Passion

“Being in love with somebody is a terrific thing, but if you only marry somebody because they're in love … you're in love with them.That's why the divorce rate is 50 percent” -- Dr. Howard Dean

We Dean People feel passionate about our candidate. We are in love, many of us for the first time.

But you can’t make a real relationship out of passion, and that’s what most Americans want with their President, a relationship. We want to believe we can trust the President. So ordinary men remake themselves to win this trust, and the result is the usual phony politician.

Dean is trying to remake himself without changing himself, which is good. But while many pundits lay the current problem in the polls on his shoulders, and many others lay it on Trippi or the ad staff, I want to lay it somewhere else.

I’m going to lay it on us.

A lot of people are being turned-off by what we’re doing, and by the passion with which we’re doing it. Like lovers, we want it very badly, maybe too badly. And the more ardently we press our case, with letters, e-mails, home visits, phone calls, the less we look like a political movement and the more we look like a cult.

Right now no one believes in us, except for Dr. Dean and the people in Burlington. But if we’re going to make a comeback in New Hampshire, we have to go through many of the changes the Doctor himself has seemed to go through these last few days.

I mentioned some of those changes earlier today. We need to trust the people again. In our cynical age that’s tough, especially when we feel spurned by them, as we felt spurned by the people in Iowa.
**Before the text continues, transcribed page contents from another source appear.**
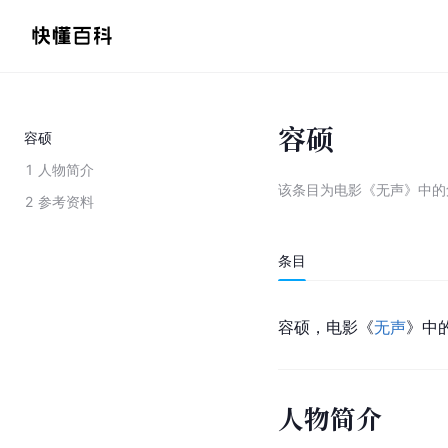
容硕
容硕
1
人物简介
该条目为
电影《无声》中的
2
参考资料
条目
容硕，电影《
无声
》中
人物简介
But in a democracy, trust in the people is the only path to success.

We have a weekend to turn things around, to present a different face to the people of New Hampshire. We need to be more comfortable with ourselves, and what we believe in. We need to make many more people comfortable with us, and with our candidate again.
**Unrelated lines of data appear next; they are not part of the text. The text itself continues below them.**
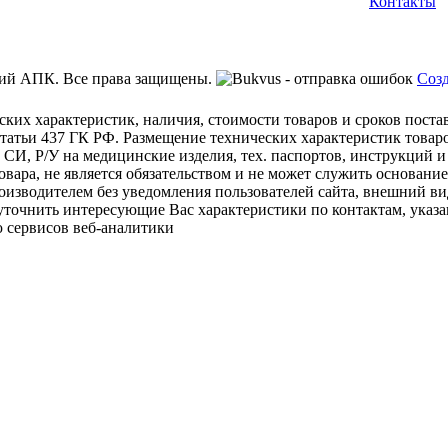
Контакты
ий АПК. Все права защищены.
Созд
ских характеристик, наличия, стоимости товаров и сроков пост
татьи 437 ГК РФ. Размещение технических характеристик товаро
 СИ, Р/У на медицинские изделия, тех. паспортов, инструкций и
овара, не является обязательством и не может служить основани
изводителем без уведомления пользователей сайта, внешний ви
 уточнить интересующие Вас характеристики по контактам, указа
 сервисов веб-аналитики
Don’t blame the press. Don’t blame the candidate. Don’t blame the campaign. Don’t blame the pundits.

If you want to make people perceive us differently, look in the mirror. You want a relationship with other voters, a trusting, honest relationship. You don’t need them to fall in love with you, or with Howard Dean. So don’t beg, don’t whine, don’t believe just in money or ads or shoe leather.

Instead, believe in yourself. Testify. That’s what you need to do this weekend, testify. Testify to your faith in yourself, in your ideals, in your country, and in your fellow citizens. You have the power to do that.

You won’t change everyone. You won’t change most people. But perhaps, with faith, you can change enough opinions to make a difference, and make Howard Dean into The Next Comeback Kid.